What to produce
The following data has a line with "Veja nosso arquivo" and a line with "Siga, Curta e Compartilhe". Write out exactly those lines and all the lines between them.

Provided material

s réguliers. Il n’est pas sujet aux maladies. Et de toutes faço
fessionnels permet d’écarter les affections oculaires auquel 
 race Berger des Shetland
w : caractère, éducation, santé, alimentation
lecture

---

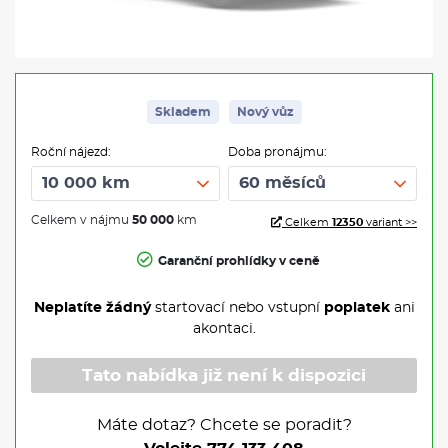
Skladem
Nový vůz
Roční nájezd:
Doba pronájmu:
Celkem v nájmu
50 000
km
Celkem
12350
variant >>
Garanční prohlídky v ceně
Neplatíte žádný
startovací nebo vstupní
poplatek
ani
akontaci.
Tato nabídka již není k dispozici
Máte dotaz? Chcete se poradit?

--

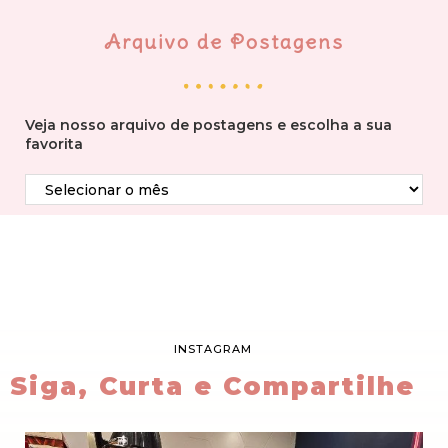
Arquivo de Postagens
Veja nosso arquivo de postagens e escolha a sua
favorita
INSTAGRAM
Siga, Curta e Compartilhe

Exercise result
Veja nosso arquivo de postagens e escolha a sua
favorita
INSTAGRAM
Siga, Curta e Compartilhe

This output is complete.